» Work to be completed
Wherever the word "muur" appears in the entries, copy the whole line.

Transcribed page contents
════

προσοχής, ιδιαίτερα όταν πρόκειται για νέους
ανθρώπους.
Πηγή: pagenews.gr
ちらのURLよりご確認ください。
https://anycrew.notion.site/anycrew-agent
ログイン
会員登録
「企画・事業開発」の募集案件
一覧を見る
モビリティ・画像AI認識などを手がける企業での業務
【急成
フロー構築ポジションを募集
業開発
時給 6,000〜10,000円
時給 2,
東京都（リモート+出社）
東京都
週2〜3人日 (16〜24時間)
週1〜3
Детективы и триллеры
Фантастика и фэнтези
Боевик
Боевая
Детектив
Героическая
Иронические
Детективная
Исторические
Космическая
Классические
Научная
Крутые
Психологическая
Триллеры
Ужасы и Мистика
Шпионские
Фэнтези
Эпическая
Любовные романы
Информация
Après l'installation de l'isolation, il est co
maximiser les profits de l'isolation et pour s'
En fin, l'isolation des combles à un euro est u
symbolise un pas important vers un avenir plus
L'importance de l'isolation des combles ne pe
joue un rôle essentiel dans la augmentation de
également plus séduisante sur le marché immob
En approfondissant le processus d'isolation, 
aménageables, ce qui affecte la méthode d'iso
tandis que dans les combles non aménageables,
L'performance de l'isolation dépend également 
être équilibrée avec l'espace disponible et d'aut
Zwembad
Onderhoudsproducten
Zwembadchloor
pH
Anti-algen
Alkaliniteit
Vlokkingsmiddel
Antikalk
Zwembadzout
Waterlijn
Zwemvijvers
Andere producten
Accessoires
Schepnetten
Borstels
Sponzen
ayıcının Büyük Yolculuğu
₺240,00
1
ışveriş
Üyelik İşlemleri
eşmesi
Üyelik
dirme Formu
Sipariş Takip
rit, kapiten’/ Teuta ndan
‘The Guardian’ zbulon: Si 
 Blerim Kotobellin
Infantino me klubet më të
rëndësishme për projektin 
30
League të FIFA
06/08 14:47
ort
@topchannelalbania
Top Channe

════

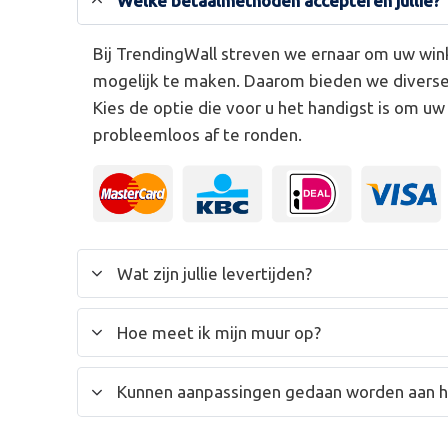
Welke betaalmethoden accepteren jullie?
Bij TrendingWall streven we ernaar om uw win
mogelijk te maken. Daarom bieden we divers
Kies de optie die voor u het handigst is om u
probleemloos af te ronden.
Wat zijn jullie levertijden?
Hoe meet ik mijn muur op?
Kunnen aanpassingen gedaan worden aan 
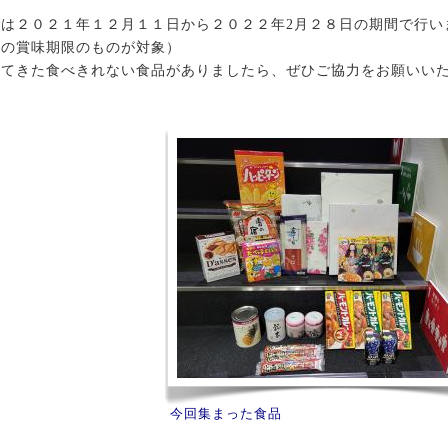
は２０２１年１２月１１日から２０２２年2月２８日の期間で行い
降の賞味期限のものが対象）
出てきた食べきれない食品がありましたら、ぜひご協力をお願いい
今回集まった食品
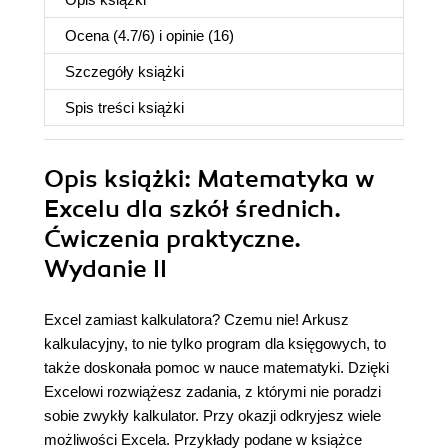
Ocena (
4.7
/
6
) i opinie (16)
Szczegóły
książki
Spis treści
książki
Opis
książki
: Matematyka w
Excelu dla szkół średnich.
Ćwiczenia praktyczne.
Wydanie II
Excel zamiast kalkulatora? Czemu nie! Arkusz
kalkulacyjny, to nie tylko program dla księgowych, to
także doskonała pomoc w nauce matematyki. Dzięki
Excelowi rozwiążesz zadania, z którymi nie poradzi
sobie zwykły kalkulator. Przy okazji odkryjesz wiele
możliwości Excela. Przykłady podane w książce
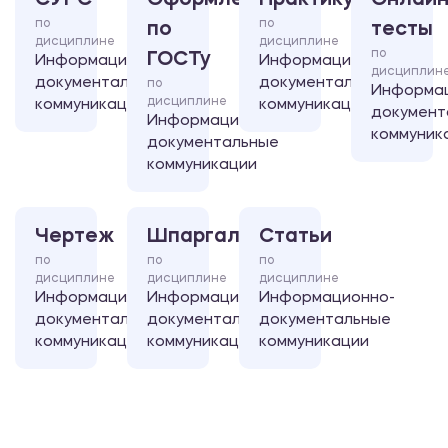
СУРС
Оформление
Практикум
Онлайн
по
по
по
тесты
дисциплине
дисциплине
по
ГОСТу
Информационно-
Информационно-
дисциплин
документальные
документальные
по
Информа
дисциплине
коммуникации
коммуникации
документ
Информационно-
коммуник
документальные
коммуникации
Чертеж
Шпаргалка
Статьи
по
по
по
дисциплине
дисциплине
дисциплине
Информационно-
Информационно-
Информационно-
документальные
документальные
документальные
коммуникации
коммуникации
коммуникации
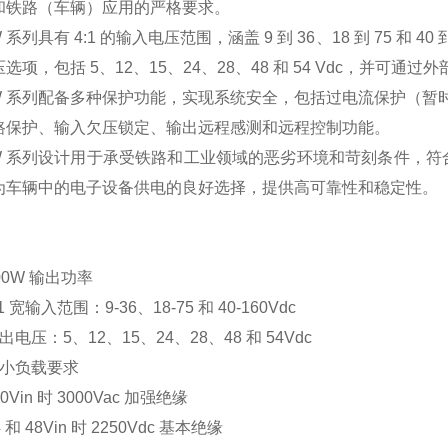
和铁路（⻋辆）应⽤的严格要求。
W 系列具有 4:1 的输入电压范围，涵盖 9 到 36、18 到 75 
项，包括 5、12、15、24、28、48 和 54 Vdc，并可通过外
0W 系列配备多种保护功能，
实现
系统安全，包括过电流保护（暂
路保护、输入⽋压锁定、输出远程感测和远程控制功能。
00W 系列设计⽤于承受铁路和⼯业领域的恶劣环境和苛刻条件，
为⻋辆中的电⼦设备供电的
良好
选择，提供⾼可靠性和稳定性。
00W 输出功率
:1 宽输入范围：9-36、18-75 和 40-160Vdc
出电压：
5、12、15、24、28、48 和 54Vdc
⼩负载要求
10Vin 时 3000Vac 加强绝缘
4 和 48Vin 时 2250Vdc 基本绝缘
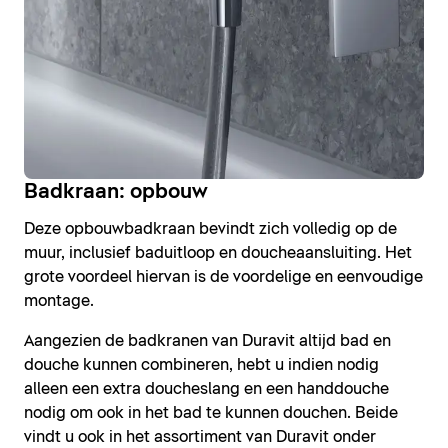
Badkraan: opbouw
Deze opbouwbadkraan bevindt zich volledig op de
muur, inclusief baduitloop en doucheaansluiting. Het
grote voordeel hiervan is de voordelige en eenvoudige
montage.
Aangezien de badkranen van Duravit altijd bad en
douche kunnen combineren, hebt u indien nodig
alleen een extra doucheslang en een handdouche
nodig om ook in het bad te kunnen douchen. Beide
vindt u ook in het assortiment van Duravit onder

════

» Solved exercise
Hoe meet ik mijn muur op?
muur, inclusief baduitloop en doucheaansluiting. Het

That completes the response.